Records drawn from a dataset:

* * * * *

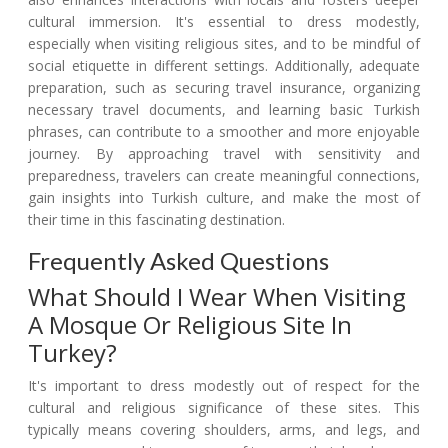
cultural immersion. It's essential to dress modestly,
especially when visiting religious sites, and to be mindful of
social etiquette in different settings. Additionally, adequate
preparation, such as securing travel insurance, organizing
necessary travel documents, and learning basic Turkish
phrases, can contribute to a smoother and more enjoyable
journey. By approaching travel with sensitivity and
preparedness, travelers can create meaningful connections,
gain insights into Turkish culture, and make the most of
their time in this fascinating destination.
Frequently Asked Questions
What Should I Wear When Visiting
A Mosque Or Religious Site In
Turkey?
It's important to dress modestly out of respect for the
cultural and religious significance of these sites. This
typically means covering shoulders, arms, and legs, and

* * * * *

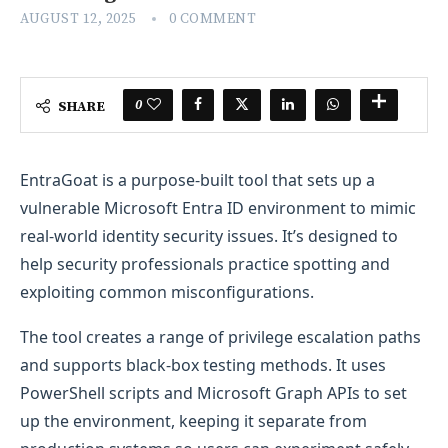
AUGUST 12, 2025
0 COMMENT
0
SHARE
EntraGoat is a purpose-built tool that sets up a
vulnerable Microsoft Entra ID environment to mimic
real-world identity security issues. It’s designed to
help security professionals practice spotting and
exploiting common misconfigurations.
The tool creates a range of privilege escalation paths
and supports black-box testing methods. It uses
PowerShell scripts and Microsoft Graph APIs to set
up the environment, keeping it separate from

* * * * *

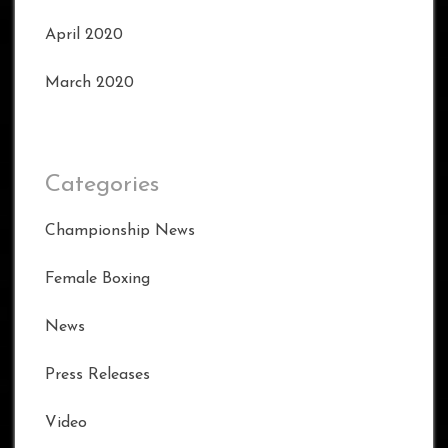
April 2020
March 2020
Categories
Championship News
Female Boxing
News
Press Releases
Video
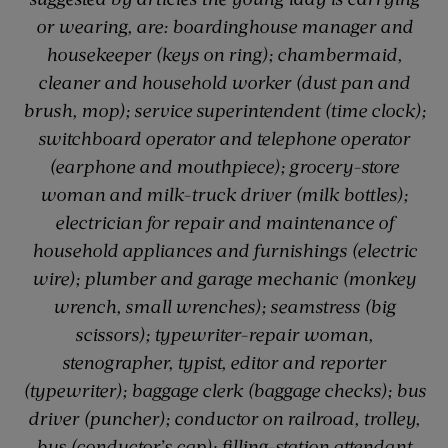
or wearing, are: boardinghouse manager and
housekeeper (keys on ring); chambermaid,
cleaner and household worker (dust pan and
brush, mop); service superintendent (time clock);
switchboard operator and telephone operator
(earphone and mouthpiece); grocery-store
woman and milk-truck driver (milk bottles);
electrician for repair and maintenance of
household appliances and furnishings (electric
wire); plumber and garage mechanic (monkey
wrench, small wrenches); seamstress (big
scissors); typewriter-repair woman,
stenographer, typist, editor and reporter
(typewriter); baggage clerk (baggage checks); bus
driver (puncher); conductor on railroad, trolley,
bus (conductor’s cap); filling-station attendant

* * * * *

* **THE PROBLEM**
How many lines above contain the word "conductor"? Answer with the number alone.

* **SOLUTION**
2